Under no illusions that Kenny’s better judgment would ensure his continued hesitancy if an ideal opening appeared, Dylan borrowed some moves from Becky, though he probably looked less like a failed ballerina than like a dancing bear. He rounded on the embroidered cowboy just as Kenny came in for the kill.

The kid’s moray eyes revealed not the feral ferocity of Becky, but the calculation of a sneak and the incomplete commitment of a coward who was bravest with a weak adversary. He was a monster, but not the savage equal of his blue-eyed squeeze, and he made the mistake of slipping in for the kill instead of lunging full-out. By the time Dylan turned toward him, the bat arcing high, Kenny should have been rushing forward with enough momentum to duck under the bat and drive the blade home. Instead, he flinched, juked back, and fell victim to his lack of nerve.

With a Babe Ruth crack, the bat broke Kenny’s right forearm. In spite of the looped handle and formed grip, the knife flew out of his hand. Kenny seemed almost to lift off his feet, as though he were a two-base hit if not an out-of-the-park home run.

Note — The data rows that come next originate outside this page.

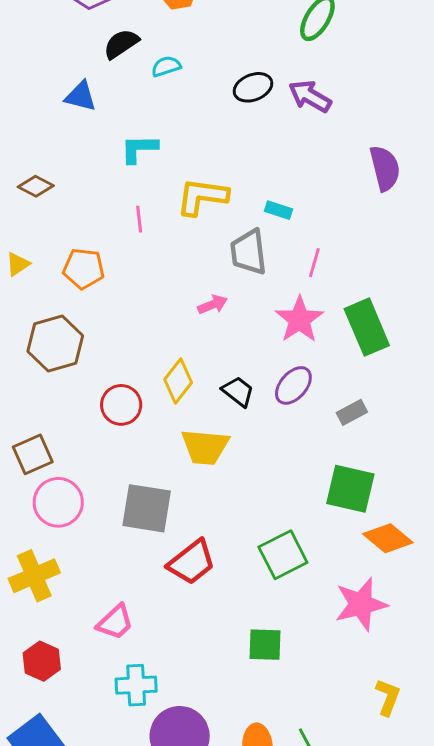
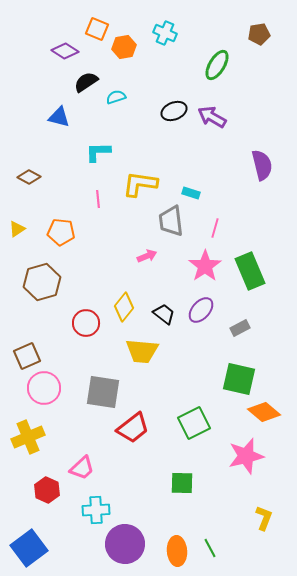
red hexagon: (42, 661) -> (47, 490), moved

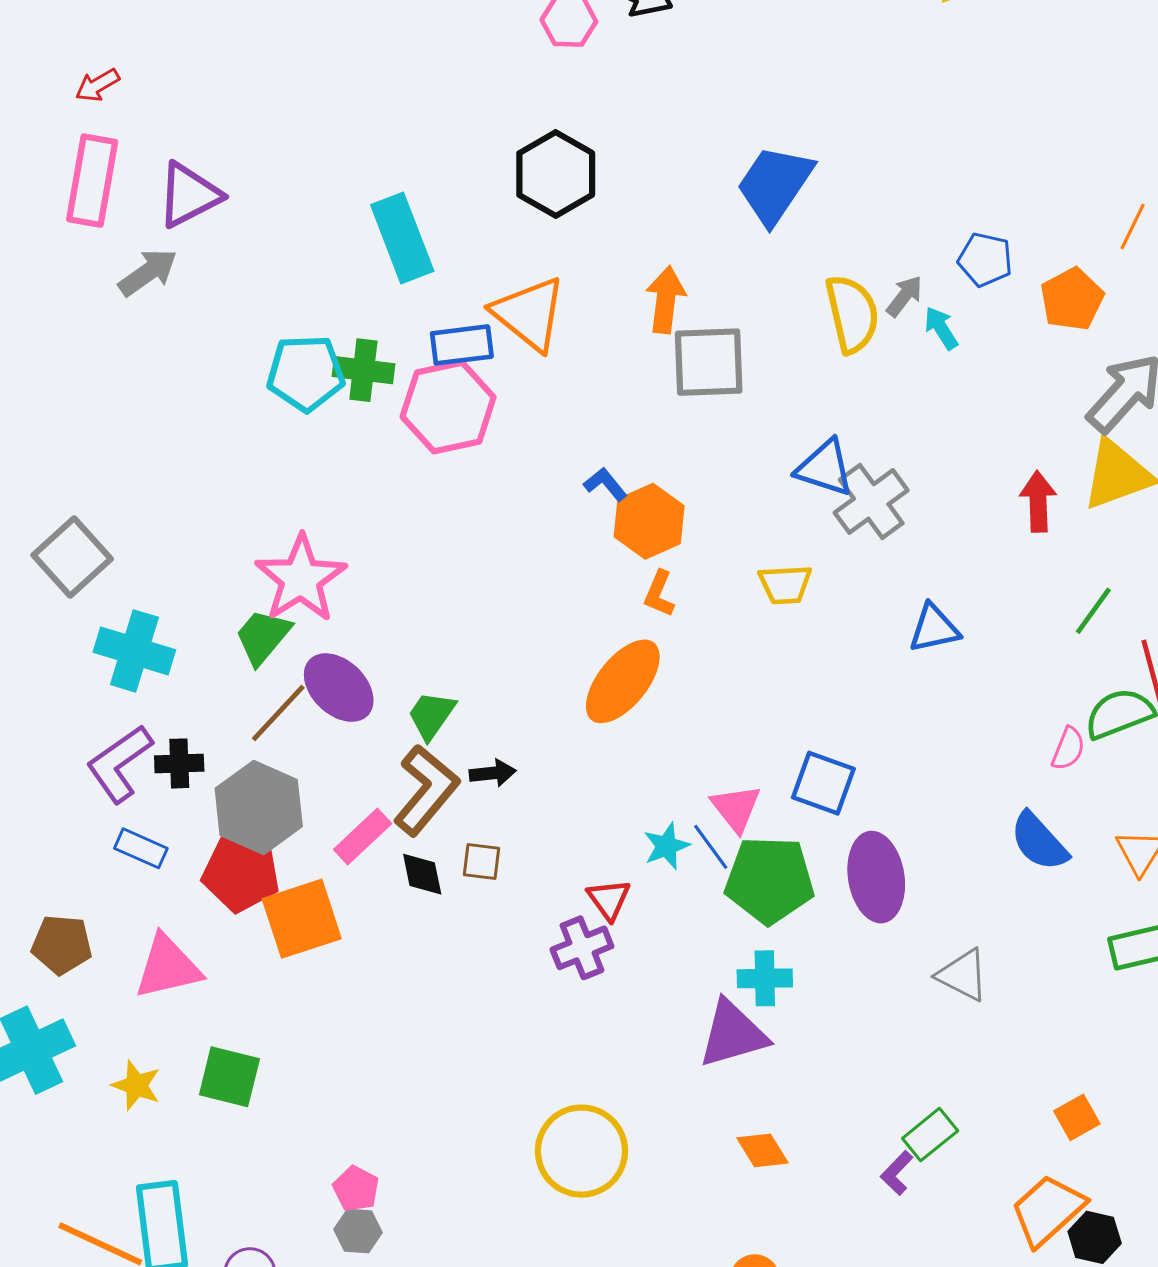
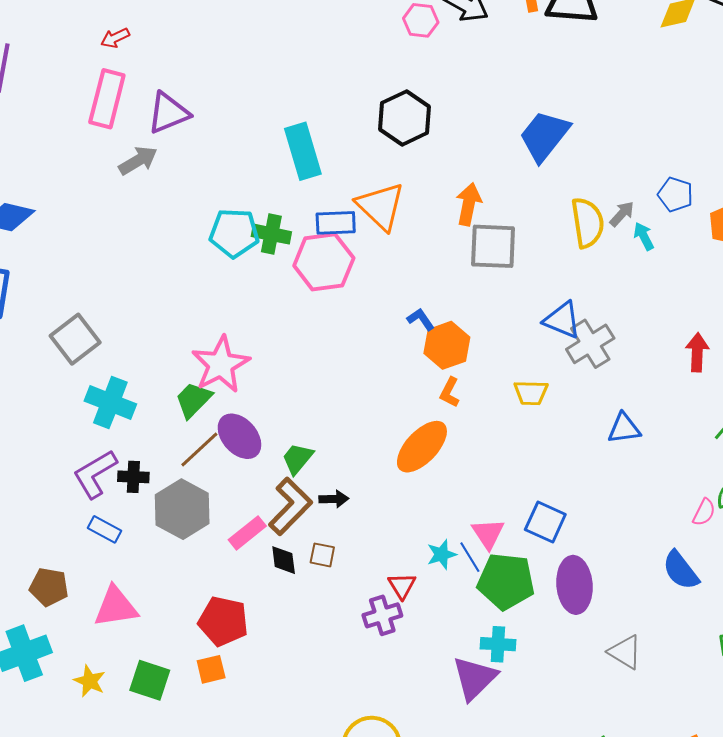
red pentagon: (241, 873) -> (223, 621), moved
orange square: (302, 919) -> (211, 669), moved, size x0.6
purple triangle: (733, 1034) -> (475, 678), turned -33

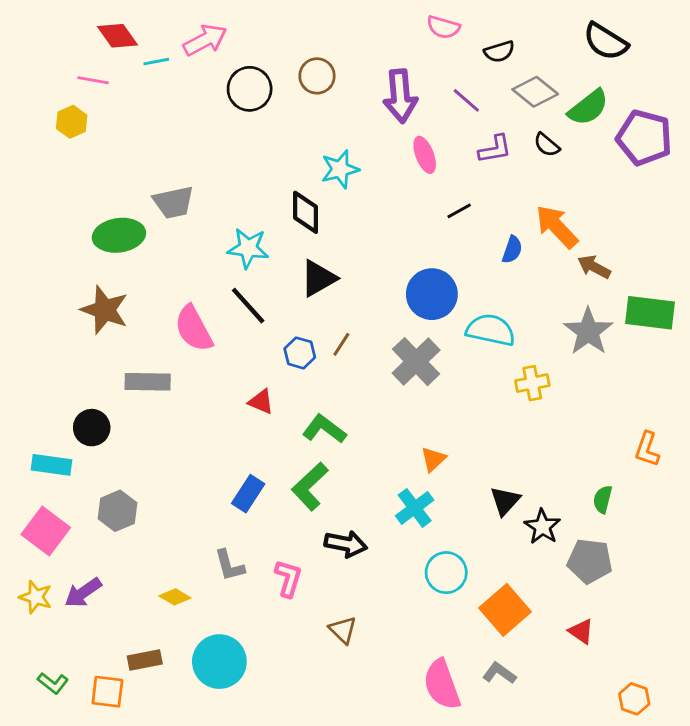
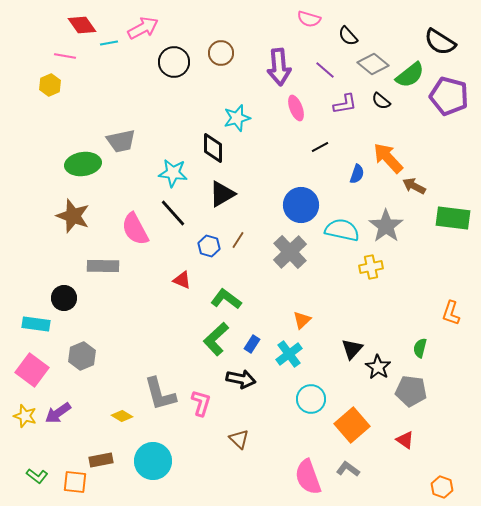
black semicircle: (606, 41) -> (440, 42), moved
black semicircle: (499, 52) -> (348, 36), turned 65
gray star: (588, 331) -> (386, 226), moved
blue rectangle: (248, 494) -> (252, 344), moved, size x0.7
gray L-shape: (229, 565) -> (160, 394), size x1.5

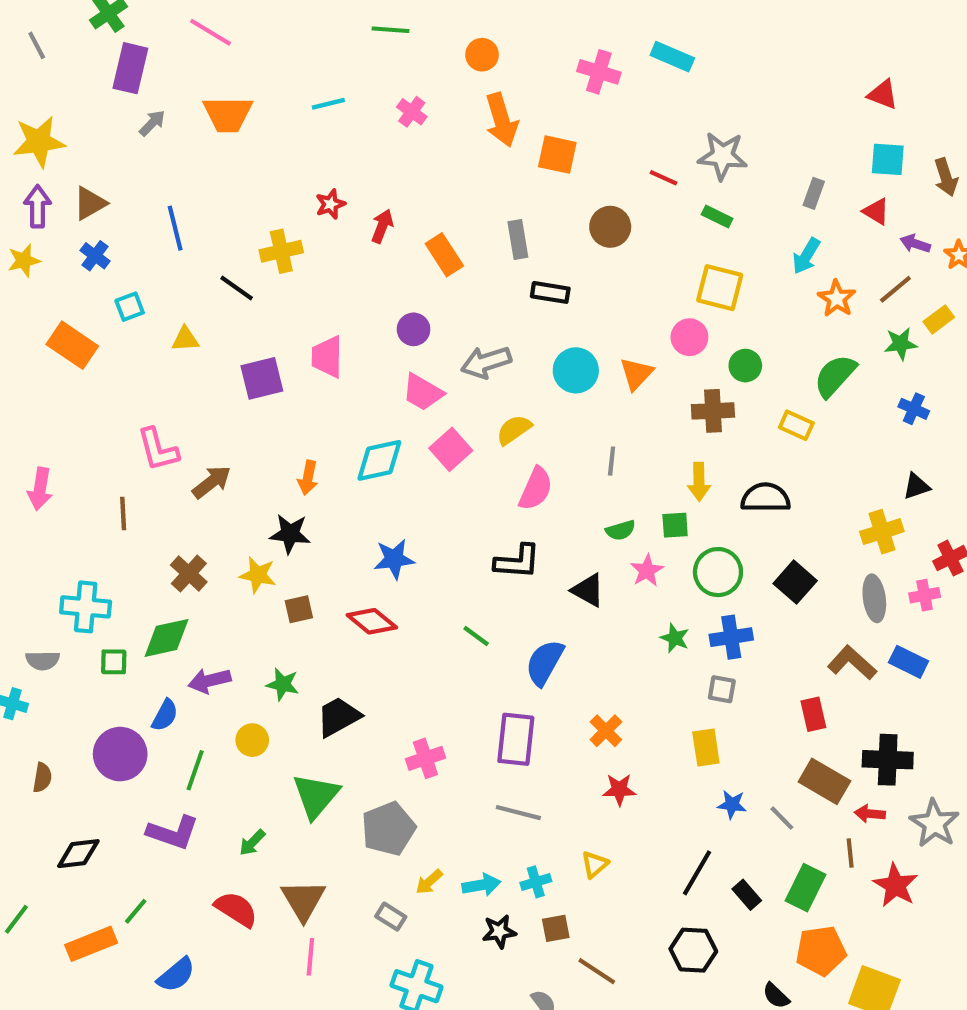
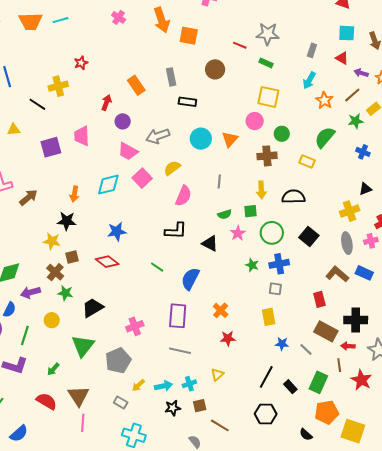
cyan line: (328, 104) -> (61, 20), moved
red arrow: (382, 226) -> (106, 103), moved
brown cross: (189, 574) -> (55, 272), moved

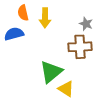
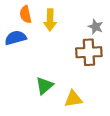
green triangle: (51, 72) -> (44, 86), moved, size x0.7
yellow triangle: (66, 89) -> (73, 99), turned -42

As the screaming kid failed to take flight and instead dropped like a bunt, Dylan could sense Becky coming at his back and knew that a dancing bear could never outmaneuver a psychotic ballerina.

* * *

As she reached the next-to-the-last step, Jilly heard someone shout ‘Kenny!’ She halted short of the upstairs hall, unsettled that the cry had come neither from Dylan nor from a thirteen-year-old boy. Urgent and shrill, the voice had been female.

She heard other noises, then a man’s voice, likewise not Dylan’s and not that of a boy, though she couldn’t discern what he said.

Having come to warn Dylan that young Travis was up here with Kenny, but also having followed to help him if he needed help, she couldn’t freeze on these steps and yet retain her self-respect. For Jillian Jackson, self-respect had been won with considerable effort through a childhood that, except for the example set by her mother, had provided fertile ground for seeds of self-doubt and excessive self-effacement. She would not here relinquish what she had struggled so long and hard to capture.